From the entries below, please output exactly the lines starting at the one containing "Библиотечная ЦС Муниципальное бюджетное учреждение" and ending at the one containing "Livrare gratuita", both included.
· · · · ·
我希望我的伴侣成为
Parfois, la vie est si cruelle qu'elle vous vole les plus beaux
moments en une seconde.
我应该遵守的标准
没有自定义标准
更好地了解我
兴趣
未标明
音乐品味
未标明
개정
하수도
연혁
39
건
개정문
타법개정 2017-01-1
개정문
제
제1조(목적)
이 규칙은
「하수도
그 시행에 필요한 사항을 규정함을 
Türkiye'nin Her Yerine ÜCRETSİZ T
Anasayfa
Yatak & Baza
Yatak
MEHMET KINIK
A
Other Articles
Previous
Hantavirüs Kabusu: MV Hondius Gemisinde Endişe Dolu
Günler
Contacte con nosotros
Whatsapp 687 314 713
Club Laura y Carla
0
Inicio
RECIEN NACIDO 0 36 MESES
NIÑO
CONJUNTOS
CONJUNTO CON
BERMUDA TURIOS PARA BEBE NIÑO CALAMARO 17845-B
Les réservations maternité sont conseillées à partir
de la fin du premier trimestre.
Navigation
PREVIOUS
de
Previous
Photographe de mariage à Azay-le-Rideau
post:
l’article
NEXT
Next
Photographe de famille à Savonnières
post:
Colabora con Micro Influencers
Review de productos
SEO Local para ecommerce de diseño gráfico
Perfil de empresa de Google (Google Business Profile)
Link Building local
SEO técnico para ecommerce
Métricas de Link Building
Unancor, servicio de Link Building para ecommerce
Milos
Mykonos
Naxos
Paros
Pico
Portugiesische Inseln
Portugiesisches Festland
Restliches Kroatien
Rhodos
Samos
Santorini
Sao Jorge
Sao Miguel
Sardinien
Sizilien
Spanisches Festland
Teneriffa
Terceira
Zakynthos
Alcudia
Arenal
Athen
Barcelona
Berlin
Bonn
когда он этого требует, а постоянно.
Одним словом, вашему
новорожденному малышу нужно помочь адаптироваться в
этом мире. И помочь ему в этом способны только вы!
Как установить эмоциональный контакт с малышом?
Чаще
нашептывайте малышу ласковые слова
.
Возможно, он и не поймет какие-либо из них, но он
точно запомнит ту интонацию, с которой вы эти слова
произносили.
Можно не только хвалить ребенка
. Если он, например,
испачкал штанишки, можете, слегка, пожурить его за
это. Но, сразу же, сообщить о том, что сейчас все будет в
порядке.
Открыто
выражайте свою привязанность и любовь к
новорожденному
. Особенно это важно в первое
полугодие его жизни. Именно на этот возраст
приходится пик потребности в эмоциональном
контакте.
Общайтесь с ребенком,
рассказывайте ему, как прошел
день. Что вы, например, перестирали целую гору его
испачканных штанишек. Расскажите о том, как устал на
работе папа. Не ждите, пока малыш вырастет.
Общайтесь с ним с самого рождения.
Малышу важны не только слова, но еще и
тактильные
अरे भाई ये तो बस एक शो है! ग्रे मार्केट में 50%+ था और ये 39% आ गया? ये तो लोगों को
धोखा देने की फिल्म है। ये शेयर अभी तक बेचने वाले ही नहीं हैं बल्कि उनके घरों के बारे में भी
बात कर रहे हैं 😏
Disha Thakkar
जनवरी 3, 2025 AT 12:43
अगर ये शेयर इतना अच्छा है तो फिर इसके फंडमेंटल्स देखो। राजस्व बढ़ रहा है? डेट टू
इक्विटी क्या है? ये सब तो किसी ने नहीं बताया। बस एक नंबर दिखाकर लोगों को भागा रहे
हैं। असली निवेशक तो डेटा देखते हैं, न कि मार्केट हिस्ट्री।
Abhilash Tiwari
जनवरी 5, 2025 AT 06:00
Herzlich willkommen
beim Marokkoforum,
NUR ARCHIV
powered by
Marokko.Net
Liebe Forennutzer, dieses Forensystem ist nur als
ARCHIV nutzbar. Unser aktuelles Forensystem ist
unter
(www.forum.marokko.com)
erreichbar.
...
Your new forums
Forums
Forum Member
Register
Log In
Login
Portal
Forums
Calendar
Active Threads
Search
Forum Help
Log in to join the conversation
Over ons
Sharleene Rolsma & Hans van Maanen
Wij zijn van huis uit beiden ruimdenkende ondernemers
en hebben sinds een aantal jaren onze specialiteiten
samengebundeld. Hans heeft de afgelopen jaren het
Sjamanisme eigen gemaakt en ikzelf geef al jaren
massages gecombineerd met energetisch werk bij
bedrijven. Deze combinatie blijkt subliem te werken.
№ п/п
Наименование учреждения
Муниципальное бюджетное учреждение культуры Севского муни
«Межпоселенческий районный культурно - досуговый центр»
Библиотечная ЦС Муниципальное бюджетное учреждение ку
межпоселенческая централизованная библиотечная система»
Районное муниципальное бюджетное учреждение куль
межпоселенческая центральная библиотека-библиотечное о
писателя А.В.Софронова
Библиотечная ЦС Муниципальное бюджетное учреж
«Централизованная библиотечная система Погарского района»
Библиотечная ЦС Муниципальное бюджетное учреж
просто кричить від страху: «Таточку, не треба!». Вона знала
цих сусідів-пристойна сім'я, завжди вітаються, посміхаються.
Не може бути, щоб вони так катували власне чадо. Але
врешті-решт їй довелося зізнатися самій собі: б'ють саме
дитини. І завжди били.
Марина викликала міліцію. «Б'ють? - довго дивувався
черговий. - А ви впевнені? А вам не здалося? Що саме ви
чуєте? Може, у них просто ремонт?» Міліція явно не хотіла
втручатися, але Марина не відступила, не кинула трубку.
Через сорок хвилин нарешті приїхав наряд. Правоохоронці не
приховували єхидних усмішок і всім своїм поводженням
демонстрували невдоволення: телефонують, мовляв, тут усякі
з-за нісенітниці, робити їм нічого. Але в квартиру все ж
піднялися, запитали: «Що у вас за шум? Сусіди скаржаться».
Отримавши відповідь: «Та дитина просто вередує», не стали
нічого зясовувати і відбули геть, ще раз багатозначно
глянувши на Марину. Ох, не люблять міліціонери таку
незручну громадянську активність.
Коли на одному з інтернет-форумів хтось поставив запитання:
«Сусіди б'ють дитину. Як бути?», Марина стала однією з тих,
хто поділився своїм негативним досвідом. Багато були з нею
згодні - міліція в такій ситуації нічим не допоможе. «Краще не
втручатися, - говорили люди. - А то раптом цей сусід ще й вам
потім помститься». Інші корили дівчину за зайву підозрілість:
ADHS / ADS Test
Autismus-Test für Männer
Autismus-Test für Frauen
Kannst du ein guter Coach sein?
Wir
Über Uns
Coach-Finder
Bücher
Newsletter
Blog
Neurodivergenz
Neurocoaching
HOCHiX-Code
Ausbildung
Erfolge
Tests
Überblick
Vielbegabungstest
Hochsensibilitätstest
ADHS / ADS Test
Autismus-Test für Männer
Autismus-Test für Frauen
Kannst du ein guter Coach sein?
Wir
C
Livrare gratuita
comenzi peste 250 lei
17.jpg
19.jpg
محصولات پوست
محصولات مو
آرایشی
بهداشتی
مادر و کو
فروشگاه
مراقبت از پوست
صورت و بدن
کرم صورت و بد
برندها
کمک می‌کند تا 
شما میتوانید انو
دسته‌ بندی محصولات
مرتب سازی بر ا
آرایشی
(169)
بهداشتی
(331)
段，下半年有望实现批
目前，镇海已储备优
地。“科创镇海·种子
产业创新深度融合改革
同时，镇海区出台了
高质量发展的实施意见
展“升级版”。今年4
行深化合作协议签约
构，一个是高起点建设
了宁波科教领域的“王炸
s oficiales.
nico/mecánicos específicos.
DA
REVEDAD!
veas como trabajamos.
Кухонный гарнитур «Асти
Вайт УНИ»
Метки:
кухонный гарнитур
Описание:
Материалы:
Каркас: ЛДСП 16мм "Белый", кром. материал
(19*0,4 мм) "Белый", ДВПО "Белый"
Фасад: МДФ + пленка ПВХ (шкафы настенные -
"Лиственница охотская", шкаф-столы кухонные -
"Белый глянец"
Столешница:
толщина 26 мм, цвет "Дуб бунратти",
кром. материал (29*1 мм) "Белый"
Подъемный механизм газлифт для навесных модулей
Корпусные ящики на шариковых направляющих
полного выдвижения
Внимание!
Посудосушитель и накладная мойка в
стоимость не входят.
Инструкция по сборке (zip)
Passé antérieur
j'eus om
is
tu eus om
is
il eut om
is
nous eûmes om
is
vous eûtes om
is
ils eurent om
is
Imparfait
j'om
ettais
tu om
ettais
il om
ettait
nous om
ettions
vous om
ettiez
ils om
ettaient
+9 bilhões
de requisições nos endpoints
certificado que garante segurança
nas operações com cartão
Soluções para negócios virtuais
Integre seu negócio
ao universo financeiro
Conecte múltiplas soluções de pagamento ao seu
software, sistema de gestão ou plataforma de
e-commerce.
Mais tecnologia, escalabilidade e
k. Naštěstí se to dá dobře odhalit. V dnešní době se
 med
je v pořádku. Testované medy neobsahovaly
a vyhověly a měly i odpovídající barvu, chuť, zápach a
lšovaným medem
· · · · ·
● TASK SOLUTION
Библиотечная ЦС Муниципальное бюджетное учреждение ку
межпоселенческая централизованная библиотечная система»
Районное муниципальное бюджетное учреждение куль
межпоселенческая центральная библиотека-библиотечное о
писателя А.В.Софронова
Библиотечная ЦС Муниципальное бюджетное учреж
«Централизованная библиотечная система Погарского района»
Библиотечная ЦС Муниципальное бюджетное учреж
просто кричить від страху: «Таточку, не треба!». Вона знала
цих сусідів-пристойна сім'я, завжди вітаються, посміхаються.
Не може бути, щоб вони так катували власне чадо. Але
врешті-решт їй довелося зізнатися самій собі: б'ють саме
дитини. І завжди били.
Марина викликала міліцію. «Б'ють? - довго дивувався
черговий. - А ви впевнені? А вам не здалося? Що саме ви
чуєте? Може, у них просто ремонт?» Міліція явно не хотіла
втручатися, але Марина не відступила, не кинула трубку.
Через сорок хвилин нарешті приїхав наряд. Правоохоронці не
приховували єхидних усмішок і всім своїм поводженням
демонстрували невдоволення: телефонують, мовляв, тут усякі
з-за нісенітниці, робити їм нічого. Але в квартиру все ж
піднялися, запитали: «Що у вас за шум? Сусіди скаржаться».
Отримавши відповідь: «Та дитина просто вередує», не стали
нічого зясовувати і відбули геть, ще раз багатозначно
глянувши на Марину. Ох, не люблять міліціонери таку
незручну громадянську активність.
Коли на одному з інтернет-форумів хтось поставив запитання:
«Сусіди б'ють дитину. Як бути?», Марина стала однією з тих,
хто поділився своїм негативним досвідом. Багато були з нею
згодні - міліція в такій ситуації нічим не допоможе. «Краще не
втручатися, - говорили люди. - А то раптом цей сусід ще й вам
потім помститься». Інші корили дівчину за зайву підозрілість:
ADHS / ADS Test
Autismus-Test für Männer
Autismus-Test für Frauen
Kannst du ein guter Coach sein?
Wir
Über Uns
Coach-Finder
Bücher
Newsletter
Blog
Neurodivergenz
Neurocoaching
HOCHiX-Code
Ausbildung
Erfolge
Tests
Überblick
Vielbegabungstest
Hochsensibilitätstest
ADHS / ADS Test
Autismus-Test für Männer
Autismus-Test für Frauen
Kannst du ein guter Coach sein?
Wir
C
Livrare gratuita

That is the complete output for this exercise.